[Dataset records]

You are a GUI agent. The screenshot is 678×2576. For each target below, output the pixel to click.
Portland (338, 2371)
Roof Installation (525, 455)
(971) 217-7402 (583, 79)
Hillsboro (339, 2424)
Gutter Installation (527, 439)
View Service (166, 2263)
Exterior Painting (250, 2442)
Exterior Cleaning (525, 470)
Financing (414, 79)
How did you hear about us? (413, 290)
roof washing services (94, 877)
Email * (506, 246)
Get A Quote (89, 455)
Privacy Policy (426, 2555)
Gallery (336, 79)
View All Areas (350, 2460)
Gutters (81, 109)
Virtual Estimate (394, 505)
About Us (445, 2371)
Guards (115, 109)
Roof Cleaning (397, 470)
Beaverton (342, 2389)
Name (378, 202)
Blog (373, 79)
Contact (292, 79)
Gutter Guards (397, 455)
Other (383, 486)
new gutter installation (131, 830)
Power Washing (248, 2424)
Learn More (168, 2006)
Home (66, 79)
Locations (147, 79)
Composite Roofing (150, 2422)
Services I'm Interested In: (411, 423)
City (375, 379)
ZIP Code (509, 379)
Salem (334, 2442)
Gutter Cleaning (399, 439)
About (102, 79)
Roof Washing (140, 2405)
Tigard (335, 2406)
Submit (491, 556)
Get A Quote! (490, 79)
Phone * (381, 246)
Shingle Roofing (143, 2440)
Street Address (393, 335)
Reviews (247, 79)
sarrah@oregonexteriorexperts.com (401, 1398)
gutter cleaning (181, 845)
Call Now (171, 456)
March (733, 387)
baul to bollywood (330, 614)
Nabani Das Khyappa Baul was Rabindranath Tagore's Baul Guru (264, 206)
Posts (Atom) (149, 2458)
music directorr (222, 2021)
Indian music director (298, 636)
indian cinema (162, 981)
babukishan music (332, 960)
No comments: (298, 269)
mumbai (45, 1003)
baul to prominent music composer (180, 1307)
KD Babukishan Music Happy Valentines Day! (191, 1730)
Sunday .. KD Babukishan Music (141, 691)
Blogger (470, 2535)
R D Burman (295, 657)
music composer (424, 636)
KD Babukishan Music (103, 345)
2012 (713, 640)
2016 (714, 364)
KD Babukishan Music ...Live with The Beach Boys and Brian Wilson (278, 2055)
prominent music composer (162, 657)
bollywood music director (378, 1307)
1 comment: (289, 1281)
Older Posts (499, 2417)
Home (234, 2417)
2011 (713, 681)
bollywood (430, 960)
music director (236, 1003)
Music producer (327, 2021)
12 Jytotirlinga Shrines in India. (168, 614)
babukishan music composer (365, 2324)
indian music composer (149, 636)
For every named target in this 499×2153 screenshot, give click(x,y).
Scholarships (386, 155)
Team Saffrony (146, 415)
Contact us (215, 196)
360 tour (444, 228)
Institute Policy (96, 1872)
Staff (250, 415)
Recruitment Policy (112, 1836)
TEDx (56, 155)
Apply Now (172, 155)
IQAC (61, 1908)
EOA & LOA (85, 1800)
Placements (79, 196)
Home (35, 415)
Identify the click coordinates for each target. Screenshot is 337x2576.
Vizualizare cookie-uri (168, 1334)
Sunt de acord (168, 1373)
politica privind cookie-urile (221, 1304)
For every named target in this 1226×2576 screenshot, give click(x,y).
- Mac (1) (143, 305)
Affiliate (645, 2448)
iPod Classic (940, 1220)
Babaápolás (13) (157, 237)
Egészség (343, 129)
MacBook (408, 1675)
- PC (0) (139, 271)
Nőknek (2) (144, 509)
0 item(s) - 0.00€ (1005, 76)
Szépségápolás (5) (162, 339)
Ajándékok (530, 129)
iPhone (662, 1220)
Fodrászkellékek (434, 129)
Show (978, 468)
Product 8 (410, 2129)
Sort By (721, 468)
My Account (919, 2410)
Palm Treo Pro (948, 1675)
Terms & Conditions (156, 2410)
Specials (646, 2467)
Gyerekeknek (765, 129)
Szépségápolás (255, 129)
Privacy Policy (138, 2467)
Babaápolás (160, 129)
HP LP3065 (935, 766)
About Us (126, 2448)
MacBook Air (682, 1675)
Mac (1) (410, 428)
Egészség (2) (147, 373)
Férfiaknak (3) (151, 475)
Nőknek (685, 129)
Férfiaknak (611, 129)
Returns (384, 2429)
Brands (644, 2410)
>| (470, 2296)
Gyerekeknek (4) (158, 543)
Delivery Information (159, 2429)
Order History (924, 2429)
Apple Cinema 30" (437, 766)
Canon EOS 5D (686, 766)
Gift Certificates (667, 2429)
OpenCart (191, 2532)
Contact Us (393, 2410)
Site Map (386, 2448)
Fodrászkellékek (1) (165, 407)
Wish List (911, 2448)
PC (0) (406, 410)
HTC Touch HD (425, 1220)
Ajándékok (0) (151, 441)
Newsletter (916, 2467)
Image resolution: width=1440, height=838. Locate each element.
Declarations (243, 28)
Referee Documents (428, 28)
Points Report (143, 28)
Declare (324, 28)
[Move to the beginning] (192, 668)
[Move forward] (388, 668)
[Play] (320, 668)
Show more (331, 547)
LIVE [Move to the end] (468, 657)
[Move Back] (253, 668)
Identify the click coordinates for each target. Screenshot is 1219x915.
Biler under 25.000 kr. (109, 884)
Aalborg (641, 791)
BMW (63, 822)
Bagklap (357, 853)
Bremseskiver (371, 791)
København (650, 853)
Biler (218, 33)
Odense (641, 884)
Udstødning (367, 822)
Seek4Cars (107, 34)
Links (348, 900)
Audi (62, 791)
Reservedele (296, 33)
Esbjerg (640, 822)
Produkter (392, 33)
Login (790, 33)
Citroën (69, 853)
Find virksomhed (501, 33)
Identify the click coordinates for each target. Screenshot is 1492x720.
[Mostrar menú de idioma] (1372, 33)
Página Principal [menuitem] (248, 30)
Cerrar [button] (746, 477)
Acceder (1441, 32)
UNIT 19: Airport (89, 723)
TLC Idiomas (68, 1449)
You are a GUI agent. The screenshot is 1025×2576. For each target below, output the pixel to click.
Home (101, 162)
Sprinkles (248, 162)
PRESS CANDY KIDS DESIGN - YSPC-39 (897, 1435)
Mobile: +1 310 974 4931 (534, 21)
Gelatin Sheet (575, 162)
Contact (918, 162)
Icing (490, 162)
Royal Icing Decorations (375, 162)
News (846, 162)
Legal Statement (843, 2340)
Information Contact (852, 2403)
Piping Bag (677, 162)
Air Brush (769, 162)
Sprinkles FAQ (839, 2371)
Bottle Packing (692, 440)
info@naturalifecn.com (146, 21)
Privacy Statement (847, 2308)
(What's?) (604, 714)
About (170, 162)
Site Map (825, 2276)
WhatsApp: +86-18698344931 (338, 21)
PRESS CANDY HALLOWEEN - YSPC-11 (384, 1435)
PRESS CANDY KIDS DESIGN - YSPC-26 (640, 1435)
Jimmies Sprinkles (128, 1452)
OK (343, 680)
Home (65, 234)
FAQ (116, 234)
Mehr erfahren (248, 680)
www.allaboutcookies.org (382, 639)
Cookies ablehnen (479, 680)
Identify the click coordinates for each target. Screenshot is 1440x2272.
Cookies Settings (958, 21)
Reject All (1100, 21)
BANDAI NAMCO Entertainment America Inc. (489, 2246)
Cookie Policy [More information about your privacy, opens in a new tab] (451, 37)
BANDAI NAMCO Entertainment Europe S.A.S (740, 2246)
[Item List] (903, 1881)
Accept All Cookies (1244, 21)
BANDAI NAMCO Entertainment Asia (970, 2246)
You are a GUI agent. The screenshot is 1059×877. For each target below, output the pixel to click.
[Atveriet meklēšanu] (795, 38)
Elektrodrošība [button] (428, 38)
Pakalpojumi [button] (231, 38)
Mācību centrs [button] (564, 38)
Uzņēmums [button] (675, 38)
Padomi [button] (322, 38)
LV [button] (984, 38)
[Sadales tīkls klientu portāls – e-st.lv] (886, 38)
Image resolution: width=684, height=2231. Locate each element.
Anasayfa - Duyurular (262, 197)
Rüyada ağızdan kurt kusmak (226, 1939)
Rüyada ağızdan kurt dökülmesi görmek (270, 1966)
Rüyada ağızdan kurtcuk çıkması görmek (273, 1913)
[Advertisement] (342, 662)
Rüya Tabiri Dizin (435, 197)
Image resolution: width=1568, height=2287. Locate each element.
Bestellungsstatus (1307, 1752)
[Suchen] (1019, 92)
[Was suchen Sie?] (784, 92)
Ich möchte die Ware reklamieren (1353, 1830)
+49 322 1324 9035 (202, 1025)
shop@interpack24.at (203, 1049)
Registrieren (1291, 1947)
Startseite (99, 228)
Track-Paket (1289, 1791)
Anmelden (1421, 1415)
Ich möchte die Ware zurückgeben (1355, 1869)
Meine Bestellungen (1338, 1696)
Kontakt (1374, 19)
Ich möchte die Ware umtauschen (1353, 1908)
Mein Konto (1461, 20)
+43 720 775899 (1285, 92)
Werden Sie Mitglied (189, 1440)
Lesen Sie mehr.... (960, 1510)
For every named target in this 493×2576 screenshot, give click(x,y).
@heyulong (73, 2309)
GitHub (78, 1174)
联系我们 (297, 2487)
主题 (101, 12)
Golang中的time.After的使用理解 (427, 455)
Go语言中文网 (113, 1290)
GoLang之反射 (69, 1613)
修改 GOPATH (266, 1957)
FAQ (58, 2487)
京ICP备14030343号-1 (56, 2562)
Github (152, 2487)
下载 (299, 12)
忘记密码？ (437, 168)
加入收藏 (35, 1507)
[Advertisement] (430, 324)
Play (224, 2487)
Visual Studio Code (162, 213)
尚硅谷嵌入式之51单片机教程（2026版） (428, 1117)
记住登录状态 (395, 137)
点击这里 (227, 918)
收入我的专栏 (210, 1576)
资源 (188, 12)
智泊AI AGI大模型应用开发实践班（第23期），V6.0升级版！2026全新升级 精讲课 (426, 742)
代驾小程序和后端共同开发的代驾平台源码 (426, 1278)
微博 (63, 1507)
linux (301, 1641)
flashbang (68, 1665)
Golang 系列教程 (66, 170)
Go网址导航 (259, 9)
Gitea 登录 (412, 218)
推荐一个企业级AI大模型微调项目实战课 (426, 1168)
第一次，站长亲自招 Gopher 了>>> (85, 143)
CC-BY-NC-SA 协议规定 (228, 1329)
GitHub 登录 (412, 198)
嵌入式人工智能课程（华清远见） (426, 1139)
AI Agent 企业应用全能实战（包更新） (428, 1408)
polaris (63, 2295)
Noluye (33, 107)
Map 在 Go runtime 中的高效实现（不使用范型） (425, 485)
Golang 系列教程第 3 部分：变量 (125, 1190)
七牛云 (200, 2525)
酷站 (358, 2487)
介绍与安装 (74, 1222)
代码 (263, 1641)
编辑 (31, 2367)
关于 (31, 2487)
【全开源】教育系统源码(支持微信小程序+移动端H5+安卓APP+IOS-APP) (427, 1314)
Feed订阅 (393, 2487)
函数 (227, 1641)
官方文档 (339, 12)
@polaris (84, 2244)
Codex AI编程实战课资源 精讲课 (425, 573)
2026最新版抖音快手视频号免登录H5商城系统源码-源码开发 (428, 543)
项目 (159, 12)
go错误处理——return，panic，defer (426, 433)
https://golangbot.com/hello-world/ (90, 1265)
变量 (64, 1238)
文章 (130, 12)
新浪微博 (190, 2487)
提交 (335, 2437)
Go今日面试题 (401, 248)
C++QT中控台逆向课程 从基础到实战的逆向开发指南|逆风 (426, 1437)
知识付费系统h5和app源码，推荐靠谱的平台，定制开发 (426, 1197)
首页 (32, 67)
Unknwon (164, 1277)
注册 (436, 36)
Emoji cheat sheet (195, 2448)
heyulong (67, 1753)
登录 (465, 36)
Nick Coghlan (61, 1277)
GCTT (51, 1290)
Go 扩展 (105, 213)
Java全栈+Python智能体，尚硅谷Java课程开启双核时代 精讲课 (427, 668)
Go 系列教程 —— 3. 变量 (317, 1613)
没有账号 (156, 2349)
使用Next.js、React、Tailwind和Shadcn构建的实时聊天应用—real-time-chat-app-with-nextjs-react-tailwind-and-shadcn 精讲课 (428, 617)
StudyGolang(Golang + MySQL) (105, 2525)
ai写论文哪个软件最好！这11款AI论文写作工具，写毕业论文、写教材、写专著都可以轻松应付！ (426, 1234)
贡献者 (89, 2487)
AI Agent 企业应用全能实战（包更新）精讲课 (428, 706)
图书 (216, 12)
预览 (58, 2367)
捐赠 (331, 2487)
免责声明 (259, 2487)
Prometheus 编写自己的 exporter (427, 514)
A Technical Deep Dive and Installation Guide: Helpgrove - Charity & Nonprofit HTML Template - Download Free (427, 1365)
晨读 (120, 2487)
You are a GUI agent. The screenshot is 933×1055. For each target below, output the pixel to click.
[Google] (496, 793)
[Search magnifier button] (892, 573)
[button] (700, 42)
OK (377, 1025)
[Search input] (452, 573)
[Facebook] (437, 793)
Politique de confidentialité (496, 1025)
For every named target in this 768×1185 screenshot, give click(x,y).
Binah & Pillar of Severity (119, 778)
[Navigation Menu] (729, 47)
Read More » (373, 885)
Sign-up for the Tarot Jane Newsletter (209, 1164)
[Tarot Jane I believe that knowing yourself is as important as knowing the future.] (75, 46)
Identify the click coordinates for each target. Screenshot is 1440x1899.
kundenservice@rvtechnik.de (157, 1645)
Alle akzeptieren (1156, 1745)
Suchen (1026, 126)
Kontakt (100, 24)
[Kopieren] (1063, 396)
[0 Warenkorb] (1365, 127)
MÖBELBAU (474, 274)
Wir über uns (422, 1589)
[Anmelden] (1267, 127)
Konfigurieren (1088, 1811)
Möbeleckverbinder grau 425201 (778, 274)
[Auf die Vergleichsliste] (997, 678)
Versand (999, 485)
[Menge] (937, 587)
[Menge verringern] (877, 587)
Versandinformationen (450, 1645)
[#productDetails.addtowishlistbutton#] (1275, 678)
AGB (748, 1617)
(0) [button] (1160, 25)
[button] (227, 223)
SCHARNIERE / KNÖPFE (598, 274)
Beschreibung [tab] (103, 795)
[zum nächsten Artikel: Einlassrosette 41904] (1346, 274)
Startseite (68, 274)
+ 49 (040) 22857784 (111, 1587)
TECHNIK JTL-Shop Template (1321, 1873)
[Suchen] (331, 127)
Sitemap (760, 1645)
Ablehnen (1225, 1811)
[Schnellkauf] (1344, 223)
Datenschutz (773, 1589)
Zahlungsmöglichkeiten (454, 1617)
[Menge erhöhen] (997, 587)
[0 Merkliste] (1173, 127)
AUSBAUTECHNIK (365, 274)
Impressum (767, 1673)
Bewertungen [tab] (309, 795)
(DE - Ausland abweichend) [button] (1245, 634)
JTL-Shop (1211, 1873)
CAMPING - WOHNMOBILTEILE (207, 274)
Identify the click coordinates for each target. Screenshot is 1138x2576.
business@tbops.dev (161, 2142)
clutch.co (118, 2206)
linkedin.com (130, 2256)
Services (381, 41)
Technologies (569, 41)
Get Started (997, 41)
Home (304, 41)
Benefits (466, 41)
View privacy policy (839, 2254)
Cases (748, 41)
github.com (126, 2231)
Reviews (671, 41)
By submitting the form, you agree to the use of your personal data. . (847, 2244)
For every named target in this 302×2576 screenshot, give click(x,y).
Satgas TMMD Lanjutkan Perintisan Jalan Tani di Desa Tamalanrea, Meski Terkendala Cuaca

Task brief
Could you retype exactly the lines above, starting at the line that contains "Gutters (81, 109)" and ending at the line that contains "Reviews (247, 79)", and nothing more?

Result below
Gutters (81, 109)
Virtual Estimate (394, 505)
About Us (445, 2371)
Guards (115, 109)
Roof Cleaning (397, 470)
Beaverton (342, 2389)
Name (378, 202)
Blog (373, 79)
Contact (292, 79)
Gutter Guards (397, 455)
Other (383, 486)
new gutter installation (131, 830)
Power Washing (248, 2424)
Learn More (168, 2006)
Home (66, 79)
Locations (147, 79)
Composite Roofing (150, 2422)
Services I'm Interested In: (411, 423)
City (375, 379)
ZIP Code (509, 379)
Salem (334, 2442)
Gutter Cleaning (399, 439)
About (102, 79)
Roof Washing (140, 2405)
Tigard (335, 2406)
Submit (491, 556)
Get A Quote! (490, 79)
Phone * (381, 246)
Shingle Roofing (143, 2440)
Street Address (393, 335)
Reviews (247, 79)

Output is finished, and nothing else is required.